O sistema de concursos agrava o
envelhecimento e não estimula a sã competição para selecionar os mais
promissores para o futuro. A compressão orçamental dos últimos 20 anos levou
todas as universidades a fecharem-se ainda mais, agravando o caseirismo (inbreeding) que
já era endémico. A justificação é muito simples e compreensível. Pelo custo da
admissão de um candidato externo, podemos “promover“ muitos candidatos da casa.
Para além disso, se num concurso para professor associado ou catedrático for
escolhido um candidato da casa, satisfazemos a “legítima expectativa” de um dos
nossos. E, em regra, escolhemos um dos mais velhos porque já acumulou maior
volume de trabalho e “deu mais” à universidade. A exclusão de alguém mais jovem
é sempre explicável por comportar algum risco: Ainda não terá provado
totalmente a sua competência... Mas é assim que excluímos o melhor potencial.
Não corremos o risco, mas não teremos o benefício da maior juventude e da
possível explosão de um potencial ainda apenas sugerido. Beneficiam aqueles que
acumulam mais trabalho (e alguns favores aos mais velhos) e só serão promovidos
quando estiverem exangues e estiver assegurado que não vão querer pisar terreno
desconhecido.
Desde 2007 que os concursos para
reitor universitário são abertos urbi et orbi mas
não há notícia de algum estrangeiro ter ultrapassado os méritos dos
concorrentes nacionais, nem sequer um candidato “de fora” ter ganho aos da casa
(nas universidades presenciais). Não é muito diferente nos concursos para
posições docentes. Os lugares são muitas vezes abertos apenas quando alguém da
casa bateu à porta do reitor e poucos candidatos externos se prestam ao
provável vexame de uma avaliação caseira, mesmo com júris maioritariamente
externos (mas escolhidos pelos internos). Temos de assumir esta realidade sem
rodeios para decidir se há maneiras de melhorar o sistema, garantindo que as
nossas universidades recrutam de facto os mais promissores, internos ou
externos, nacionais ou estrangeiros. Outras universidades buscam
desesperadamente os melhores. Não é expectável que em Portugal os melhores
sejam quase sempre os da casa. No desporto não é assim. Será na Ciência?
Como é sugerido por Cruz Serra, a
solução poderá passar por um novo estatuto de carreira universitária para
docentes-investigadores, mas precisamos também de um modelo de financiamento
das universidades com duas vias, uma para o ensino e outra para a investigação.

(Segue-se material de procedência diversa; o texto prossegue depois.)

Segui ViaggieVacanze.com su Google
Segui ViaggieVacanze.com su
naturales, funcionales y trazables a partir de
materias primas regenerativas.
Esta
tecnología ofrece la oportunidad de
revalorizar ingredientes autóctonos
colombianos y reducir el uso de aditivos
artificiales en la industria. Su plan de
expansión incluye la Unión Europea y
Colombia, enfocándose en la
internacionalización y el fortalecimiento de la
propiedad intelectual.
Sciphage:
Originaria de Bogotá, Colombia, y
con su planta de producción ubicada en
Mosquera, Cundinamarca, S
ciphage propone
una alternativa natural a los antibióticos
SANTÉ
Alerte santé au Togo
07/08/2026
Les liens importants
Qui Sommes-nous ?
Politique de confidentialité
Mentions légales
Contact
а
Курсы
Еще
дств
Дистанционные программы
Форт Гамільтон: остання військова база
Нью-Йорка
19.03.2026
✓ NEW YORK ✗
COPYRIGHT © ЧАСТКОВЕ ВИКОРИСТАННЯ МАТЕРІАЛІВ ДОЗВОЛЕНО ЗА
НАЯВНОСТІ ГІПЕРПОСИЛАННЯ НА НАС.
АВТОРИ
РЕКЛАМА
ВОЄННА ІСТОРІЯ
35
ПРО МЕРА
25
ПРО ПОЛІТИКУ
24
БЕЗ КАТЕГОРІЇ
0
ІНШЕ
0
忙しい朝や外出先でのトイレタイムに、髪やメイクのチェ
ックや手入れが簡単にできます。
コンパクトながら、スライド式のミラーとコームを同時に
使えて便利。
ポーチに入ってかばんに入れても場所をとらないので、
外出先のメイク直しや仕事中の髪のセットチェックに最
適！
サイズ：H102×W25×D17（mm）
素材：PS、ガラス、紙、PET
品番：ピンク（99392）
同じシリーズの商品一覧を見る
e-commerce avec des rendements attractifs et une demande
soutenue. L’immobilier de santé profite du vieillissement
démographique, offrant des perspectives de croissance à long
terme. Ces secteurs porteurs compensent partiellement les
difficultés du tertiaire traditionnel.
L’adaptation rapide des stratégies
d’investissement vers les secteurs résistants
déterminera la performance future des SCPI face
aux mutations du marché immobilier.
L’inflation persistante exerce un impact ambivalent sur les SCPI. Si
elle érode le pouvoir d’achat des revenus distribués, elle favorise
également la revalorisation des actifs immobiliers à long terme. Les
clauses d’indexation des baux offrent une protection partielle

Uma proporcionada aos serviços docentes prestados ou encomendados e outra
proporcionada aos serviços de investigação. Depois de um esforço para criar uma
fórmula de financiamento ainda no século passado, o pântano, primeiro político
e depois orçamental, tem dificultado um planeamento de médio prazo, embora
pareça haver também algum conforto com a negociação privada de favores
públicos. Precisaríamos de uma fórmula transparente e consensual de
financiamento em que a componente de ensino herdasse (e corrigisse) a realidade
atual e onde acrescentássemos uma nova componente que absorvesse o que hoje é
canalizado pela Fundação para a Ciência e a Tecnologia (FCT) para bolsas e
salários de investigadores e os meios para o seu trabalho. Naturalmente que
teríamos de dispor de uma avaliação dos resultados da investigação em cada
universidade para depois definirmos o programa plurianual a financiar. Mas é já
tempo de abandonarmos uma organização do sistema científico universitário que
vem de um tempo em que nenhum reitor (nem os órgãos internos de governo) se
preocupava com essa faceta da vida da sua instituição.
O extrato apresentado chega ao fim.